Comparison between “push on write” and “pull on read” based on pros and cons
Caching was also actively used here.

Chapter 12: Design A Chat System

Chat services have a high demand for writing and servers should be able to notify clients about new messages
Preserving connections is efficient in case of high demand for writing. It reduces the overhead of creating a new connection every time.
Polling: after preserving a connection, we can poll the new data periodically from the servers.
Websocket: Furthermore, we can also utilize WebSocket.
- Once a connection is formed, the protocol is upgraded from simple http to websocket.
- Services to maintain connections alive tend to be stateful services.
The book said the table structures of the database differ slightly depending on their purpose, which means they vary based on whether they’re designed for 1 on 1 chat or group chat. In the case of group chat, the group id column is added.
- ⬆️ I didn’t fully agree with this part, because we can just treat 1 on 1 chat and group chat the same way in terms of the table structures.
  According to the pattern described in this book for handling a case with fewer users in the same chat room, there could be a substantial number of message queues, as it creates a message queue for each user or device.
  At this part, I was concerned about the possibility of having an excessive number of queues when using Kafka or any other message queues.

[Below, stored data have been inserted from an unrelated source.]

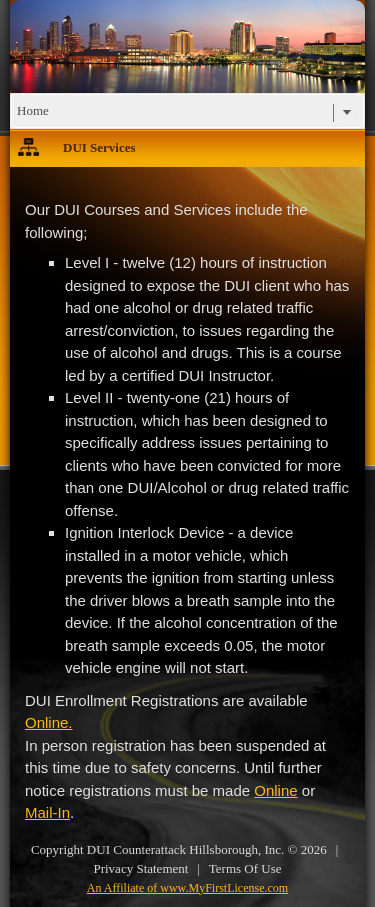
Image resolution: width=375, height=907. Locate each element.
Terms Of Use (245, 868)
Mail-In (47, 812)
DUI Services (99, 147)
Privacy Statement (140, 868)
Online (275, 790)
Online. (49, 722)
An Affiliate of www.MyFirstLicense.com (187, 888)
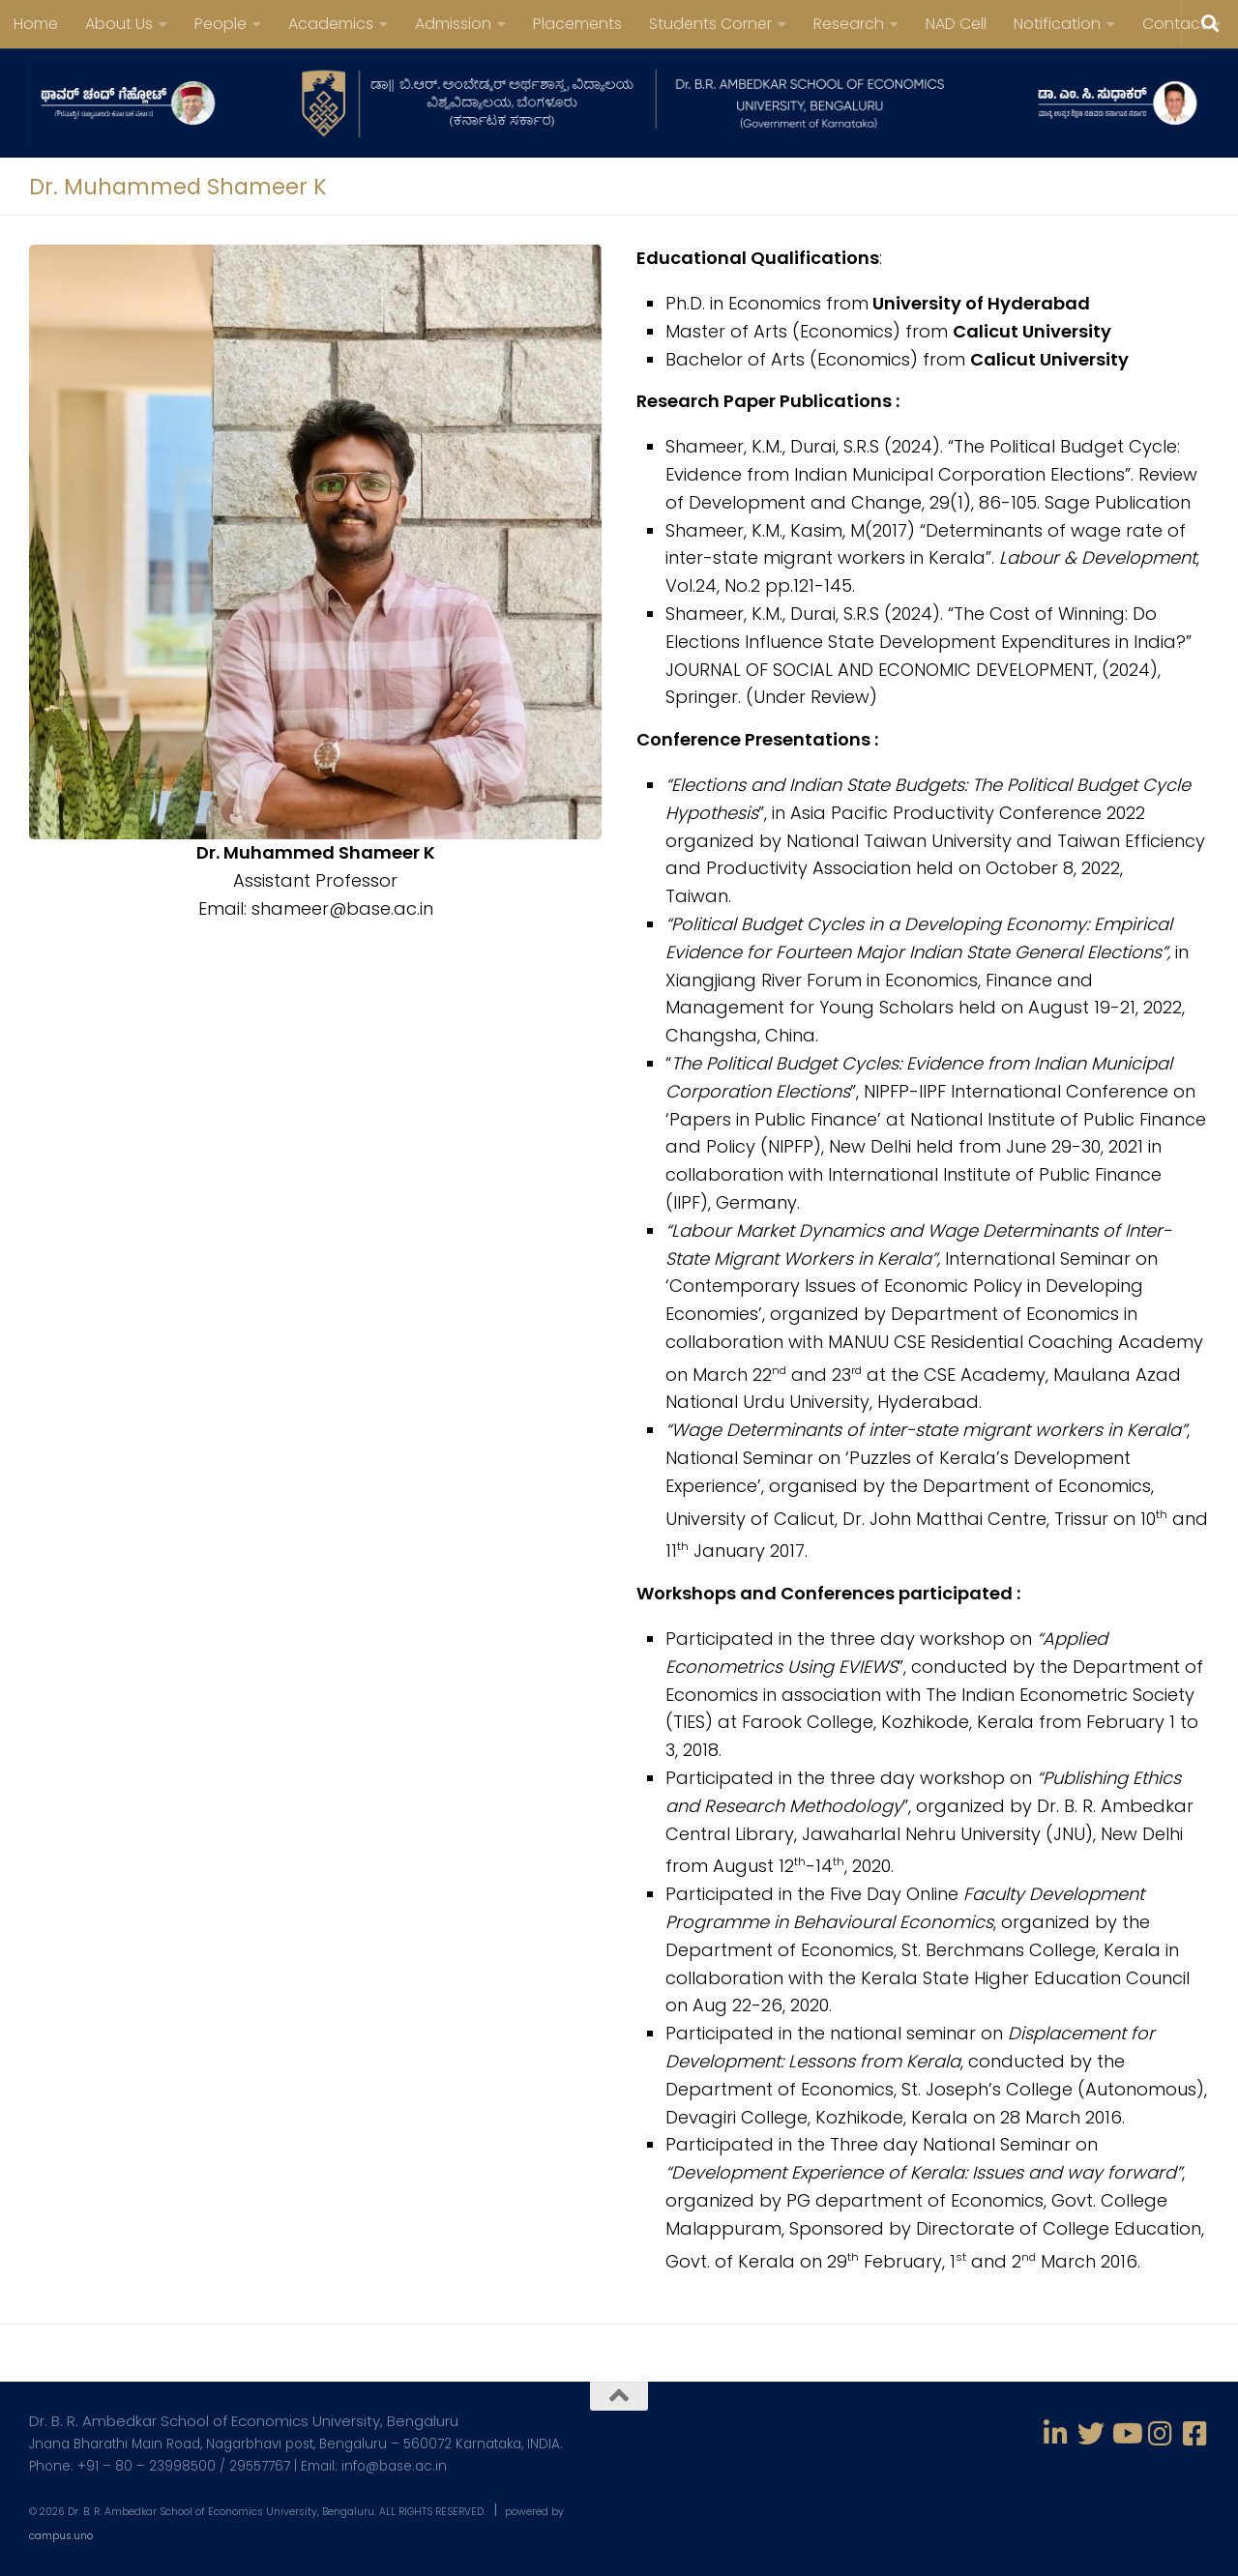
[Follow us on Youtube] (1125, 2433)
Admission (453, 24)
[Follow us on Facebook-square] (1195, 2433)
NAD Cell (956, 24)
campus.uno (61, 2536)
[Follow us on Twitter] (1091, 2433)
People (220, 24)
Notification (1057, 24)
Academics (330, 24)
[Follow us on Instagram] (1160, 2433)
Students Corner (710, 24)
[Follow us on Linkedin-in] (1056, 2433)
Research (848, 24)
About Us (119, 24)
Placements (577, 24)
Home (36, 24)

Chapter 13: Design A Search Autocomplete System

Mainly focused on utilizing trie which is a tree-based data structure.
It was impressive how important a data structure became when there was a significant amount of data.
I couldn’t imagine the magnitude of data stored in huge IT services like Google, Instagram, Slack and so on.
How to shard data
- From starting sharding from <a~z>
- To sharding from <aa~zz>
Browers(client-side) caching

Chapter 14: Design Youtube

Glad to come across a topic that I had worked on when I was a university student and server engineer working for a small strartup.
Video transcoding - adaptive streaming like HLS (HTTP Live Streaming), Bitrates
- Managed service examples on AWS I know: AWS Elemental MediaConvert, AWS Elastic Trasncoder
Presigned URL: For users to upload their video to the cloud storages directly and for servers not to proxy the large objects to the cloud storage
As we did in SNS, we can apply the same way to handle popular videos and other videos differently
- If it’s a popular video, we’d better make use of CDN.
- If it’s an unpopular video, serving the video through the server itself would be rather efficient.

Chapter 15: Design Google Drive

Liked the sequence diagram illustrating the sequence of uploading new file and notifying the change of states. My company uses similar sequence diagram when we illustrate some sequences
This book also unquestionably advocated the use of S3 as a vast storage system.
Compressing, archiving and caching were mentioned as well.

Chapter 16: The Learning Continues

Nothing special

Conclusions

This book has been one of the most popular books between Korean software engineers. I’ve wanted to read this book and I finally read it 🙂.

At the beginning of this book, honestly, I felt like boring. However, from the middle of the book, I was able to be more intrigued because there were contents relevant to my previous experiences and curiosities which I’ve had since I was in university.

I agree that this book is not the only option to retrieve the contents like architecting large-scaled systems in this book. We can find them in the internet as well. But I liked that I could relate the same knowledge I just learned at the previous chapter at the right next chapter. Thanks to it, I was able to take in the knowledge more easily.